PROBLEM TO WORK ON:
From top to bottom, print the listing word for word and skip any pictures it contains.

PROVIDED DATA:
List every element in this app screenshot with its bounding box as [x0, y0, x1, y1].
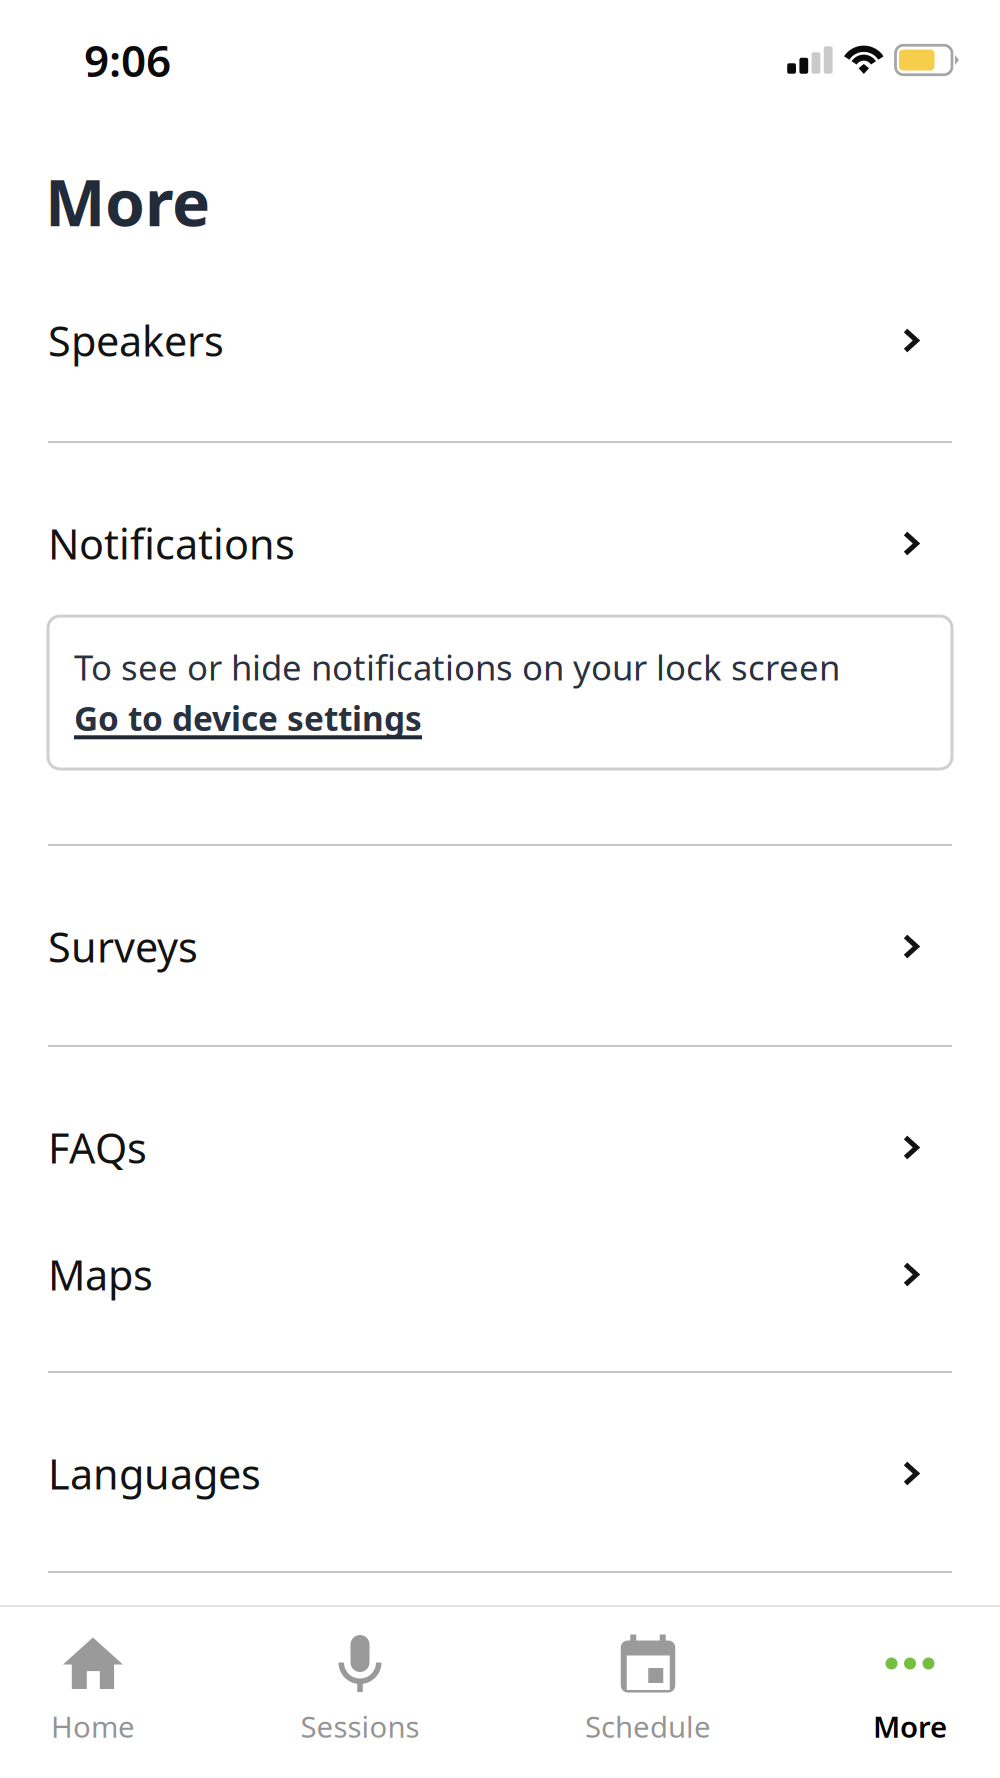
staticText: Home	[51, 1707, 135, 1746]
button[interactable]: Sessions	[285, 1607, 435, 1778]
staticText: 9:06	[84, 31, 171, 89]
staticText: More	[45, 159, 210, 244]
button[interactable]: Maps	[0, 1211, 1000, 1338]
button[interactable]: Languages	[0, 1410, 1000, 1537]
staticText: Schedule	[585, 1707, 711, 1746]
staticText: Speakers	[48, 313, 224, 368]
button[interactable]: More	[835, 1607, 985, 1778]
button[interactable]: FAQs	[0, 1084, 1000, 1211]
staticText: More	[873, 1707, 947, 1746]
staticText: Maps	[48, 1247, 153, 1302]
button[interactable]: Home	[18, 1607, 168, 1778]
button[interactable]: Notifications	[0, 480, 1000, 607]
staticText: Notifications	[48, 516, 295, 571]
staticText: Surveys	[48, 919, 198, 974]
staticText: Languages	[48, 1446, 261, 1501]
staticText: Go to device settings	[74, 696, 422, 740]
staticText: To see or hide notifications on your loc…	[74, 644, 840, 690]
button[interactable]: Speakers	[0, 277, 1000, 404]
button[interactable]: Surveys	[0, 883, 1000, 1010]
staticText: FAQs	[48, 1120, 147, 1175]
button[interactable]: Schedule	[573, 1607, 723, 1778]
staticText: Sessions	[300, 1707, 420, 1746]
button[interactable]: To see or hide notifications on your loc…	[48, 616, 952, 769]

ANSWER SPACE:
List every element in this app screenshot with its bounding box as [x0, y0, x1, y1].
staticText: Home	[51, 1707, 135, 1746]
button[interactable]: Sessions	[285, 1607, 435, 1778]
staticText: 9:06	[84, 31, 171, 89]
staticText: More	[45, 159, 210, 244]
button[interactable]: Maps	[0, 1211, 1000, 1338]
button[interactable]: Languages	[0, 1410, 1000, 1537]
staticText: Schedule	[585, 1707, 711, 1746]
staticText: Speakers	[48, 313, 224, 368]
button[interactable]: More	[835, 1607, 985, 1778]
button[interactable]: FAQs	[0, 1084, 1000, 1211]
staticText: More	[873, 1707, 947, 1746]
staticText: Maps	[48, 1247, 153, 1302]
button[interactable]: Home	[18, 1607, 168, 1778]
button[interactable]: Notifications	[0, 480, 1000, 607]
staticText: Notifications	[48, 516, 295, 571]
staticText: Surveys	[48, 919, 198, 974]
staticText: Languages	[48, 1446, 261, 1501]
staticText: Go to device settings	[74, 696, 422, 740]
staticText: To see or hide notifications on your loc…	[74, 644, 840, 690]
button[interactable]: Speakers	[0, 277, 1000, 404]
button[interactable]: Surveys	[0, 883, 1000, 1010]
staticText: FAQs	[48, 1120, 147, 1175]
button[interactable]: Schedule	[573, 1607, 723, 1778]
staticText: Sessions	[300, 1707, 420, 1746]
button[interactable]: To see or hide notifications on your loc…	[48, 616, 952, 769]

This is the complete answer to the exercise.